With the situation in the U.S. getting worse, the country’s Centers for Disease Control and Prevention (CDC) is facing heavy criticism from the public.

On Saturday, the CDC announced a domestic travel advisory and urged residents to refrain from non-essential domestic travel for 14 days. But some said the decision comes “four weeks late.”

A report from CNBC on Saturday said that testing is critical to identify and trace the potential contacts of the virus, but the technology is rudimentary, pointing out that the primary reason for the testing bottleneck in the U.S. is the red tape.

In the beginning of the outbreak, the CDC sent out test kits to public labs, but some kits were found to have quality issues. The checking and re-disbursing kits led to delays.

Also, the CDC only provided kits to public labs, leaving other types of labs including academic, clinical and commercial ones with no approved kits to meet the testing demand.

For a long time, the CDC has very strict standards for who is eligible for the test, which is widely blamed for limiting the ability to track the spread of the disease.

The guidelines by the CDC said only people who had fever or symptoms with cough or shortness of breath and had close contact with a confirmed COVID-19 patient could receive the test.

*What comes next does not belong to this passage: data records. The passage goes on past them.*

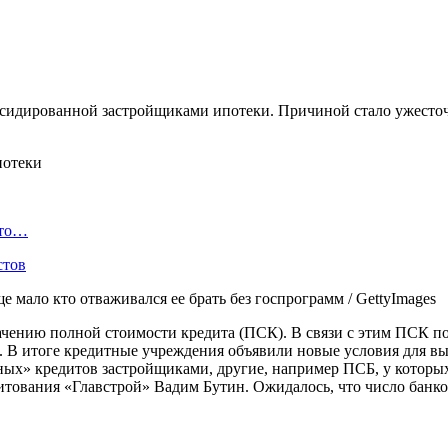
убсидированной застройщиками ипотеки. Причиной стало ужесто
Что…
стов
мало кто отваживался ее брать без госпрограмм / GettyImages
ачению полной стоимости кредита (ПСК). В связи с этим ПСК по
 В итоге кредитные учреждения объявили новые условия для выд
ных» кредитов застройщиками, другие, например ПСБ, у которы
итования «Главстрой» Вадим Бутин. Ожидалось, что число банко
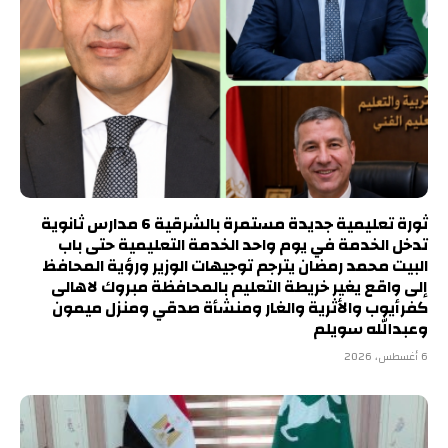
ثورة تعليمية جديدة مستمرة بالشرقية 6 مدارس ثانوية
تدخل الخدمة في يوم واحد الخدمة التعليمية حتى باب
البيت محمد رمضان يترجم توجيهات الوزير ورؤية المحافظ
إلى واقع يغير خريطة التعليم بالمحافظة مبروك لاهالى
كفرأيوب والأثرية والغار ومنشأة صدقي ومنزل ميمون
وعبدالله سويلم
6 أغسطس، 2026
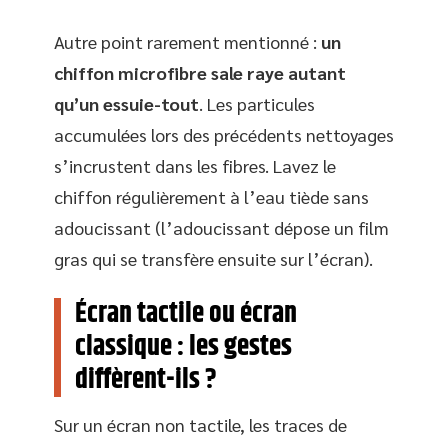
Autre point rarement mentionné :
un
chiffon microfibre sale raye autant
qu’un essuie-tout
. Les particules
accumulées lors des précédents nettoyages
s’incrustent dans les fibres. Lavez le
chiffon régulièrement à l’eau tiède sans
adoucissant (l’adoucissant dépose un film
gras qui se transfère ensuite sur l’écran).
Écran tactile ou écran
classique : les gestes
diffèrent-ils ?
Sur un écran non tactile, les traces de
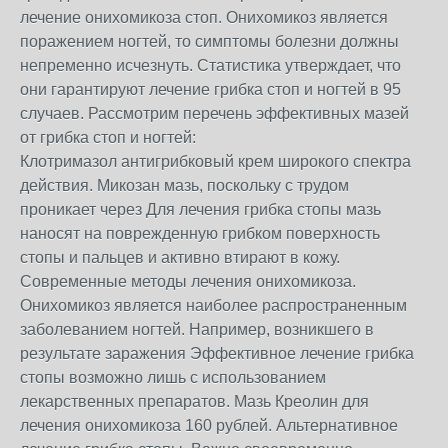
лечение онихомикоза стоп. Онихомикоз является
поражением ногтей, то симптомы болезни должны
непременно исчезнуть. Статистика утверждает, что
они гарантируют лечение грибка стоп и ногтей в 95
случаев. Рассмотрим перечень эффективных мазей
от грибка стоп и ногтей:
Клотримазол антигрибковый крем широкого спектра
действия. Микозан мазь, поскольку с трудом
проникает через Для лечения грибка стопы мазь
наносят на поврежденную грибком поверхность
стопы и пальцев и активно втирают в кожу.
Современные методы лечения онихомикоза.
Онихомикоз является наиболее распространенным
заболеванием ногтей. Например, возникшего в
результате заражения Эффективное лечение грибка
стопы возможно лишь с использованием
лекарственных препаратов. Мазь Креолин для
лечения онихомикоза 160 рублей. Альтернативное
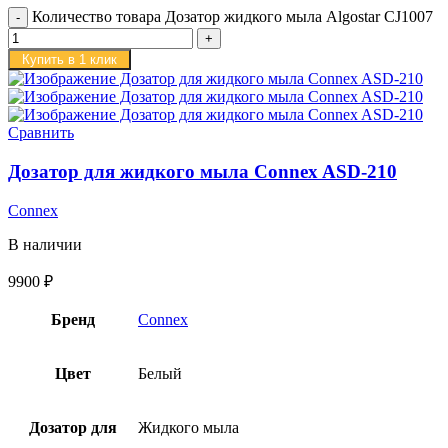
Количество товара Дозатор жидкого мыла Algostar CJ1007
Купить в 1 клик
Сравнить
Дозатор для жидкого мыла Connex ASD-210
Connex
В наличии
9900
₽
Бренд
Connex
Цвет
Белый
Дозатор для
Жидкого мыла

At the end of February, the CDC relaxed the rules on who is qualified for testing, however even today it is still unclear about who can get the test and who cannot.

“It is a local policy decision. Different medical systems have different policies,” said Dr. Alex Greninger, the assistant director of the University of Washington.

Even as the U.S. is trying to increase testing capacity, it is facing a huge challenge in the form of lacking basic supplies to conduct the tests.

According to the CNBC, the swabs, pipettes and reagents are running low in many states in the country.

On Friday, an article published by the New York Post also blames the CDC for underestimating the threat of the epidemic and slowing the early response to the deadly illness.